▶ _WHAT TO PRODUCE_: Output only the lines that run from the line holding "Mask: pancreas. Output" to the end of the entries, both ends included, and skip the pictures.

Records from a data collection
------------------------------------

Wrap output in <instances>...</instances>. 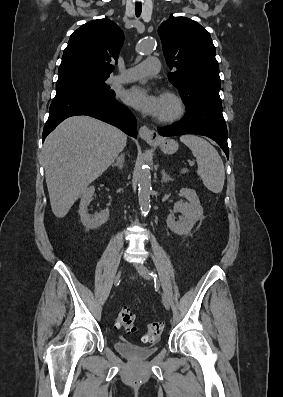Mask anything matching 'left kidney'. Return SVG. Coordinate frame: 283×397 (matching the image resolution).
<instances>
[{
  "mask_svg": "<svg viewBox=\"0 0 283 397\" xmlns=\"http://www.w3.org/2000/svg\"><path fill=\"white\" fill-rule=\"evenodd\" d=\"M180 196L188 200V203L178 201L175 203L173 212L167 217L168 228L178 235L188 234L195 223L203 218V208L200 205L196 192L190 188H182ZM180 212L183 215L181 221H175L174 213Z\"/></svg>",
  "mask_w": 283,
  "mask_h": 397,
  "instance_id": "left-kidney-1",
  "label": "left kidney"
}]
</instances>
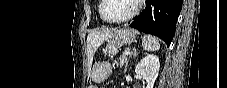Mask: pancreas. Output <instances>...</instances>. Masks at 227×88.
I'll return each mask as SVG.
<instances>
[{
    "mask_svg": "<svg viewBox=\"0 0 227 88\" xmlns=\"http://www.w3.org/2000/svg\"><path fill=\"white\" fill-rule=\"evenodd\" d=\"M128 62L127 56L125 55V51L120 55L118 61L116 62V65H120L121 67L126 65Z\"/></svg>",
    "mask_w": 227,
    "mask_h": 88,
    "instance_id": "cf45deb5",
    "label": "pancreas"
}]
</instances>
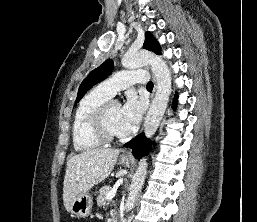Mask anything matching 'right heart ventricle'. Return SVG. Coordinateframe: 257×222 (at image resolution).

------------------------------------

▶ _FINAL ANSWER_:
Mask: pancreas. Output <instances>...</instances>. Masks at 227×88.
I'll return each mask as SVG.
<instances>
[{
    "mask_svg": "<svg viewBox=\"0 0 227 88\" xmlns=\"http://www.w3.org/2000/svg\"><path fill=\"white\" fill-rule=\"evenodd\" d=\"M128 62L127 56L125 55V51L120 55L118 61L116 62V65H120L121 67L126 65Z\"/></svg>",
    "mask_w": 227,
    "mask_h": 88,
    "instance_id": "cf45deb5",
    "label": "pancreas"
}]
</instances>
Mask anything matching 'right heart ventricle'. Return SVG. Coordinateframe: 257×222 (at image resolution).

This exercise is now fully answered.